SOURCE INFORMATION –
┌──

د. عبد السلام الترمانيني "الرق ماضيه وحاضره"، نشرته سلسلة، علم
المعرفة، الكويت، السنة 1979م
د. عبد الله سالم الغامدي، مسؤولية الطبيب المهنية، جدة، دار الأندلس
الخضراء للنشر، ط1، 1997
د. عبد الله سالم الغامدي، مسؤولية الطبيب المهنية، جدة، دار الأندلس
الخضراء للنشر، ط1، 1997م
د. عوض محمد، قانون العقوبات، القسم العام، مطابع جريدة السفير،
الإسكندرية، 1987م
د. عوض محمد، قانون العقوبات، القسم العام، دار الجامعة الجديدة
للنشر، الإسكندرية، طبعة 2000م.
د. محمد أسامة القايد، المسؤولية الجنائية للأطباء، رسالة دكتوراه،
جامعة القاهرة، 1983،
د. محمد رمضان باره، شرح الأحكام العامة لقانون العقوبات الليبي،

└──
┌──

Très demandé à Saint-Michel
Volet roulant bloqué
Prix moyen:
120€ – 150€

└──
┌──

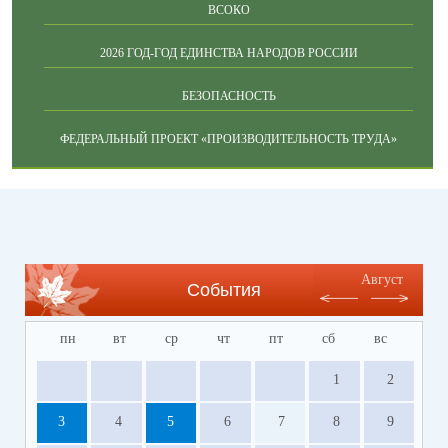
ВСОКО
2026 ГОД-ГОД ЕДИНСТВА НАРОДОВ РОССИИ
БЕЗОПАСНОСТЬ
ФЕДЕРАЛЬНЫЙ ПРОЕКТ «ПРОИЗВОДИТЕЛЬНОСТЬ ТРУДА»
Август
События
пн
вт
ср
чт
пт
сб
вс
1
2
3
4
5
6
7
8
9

└──

DIRECTIONS – For each line above that carries the word "للنشر", copy it out.

RESPONSE FOR THIS EXERCISE –
الخضراء للنشر، ط1، 1997
الخضراء للنشر، ط1، 1997م
للنشر، الإسكندرية، طبعة 2000م.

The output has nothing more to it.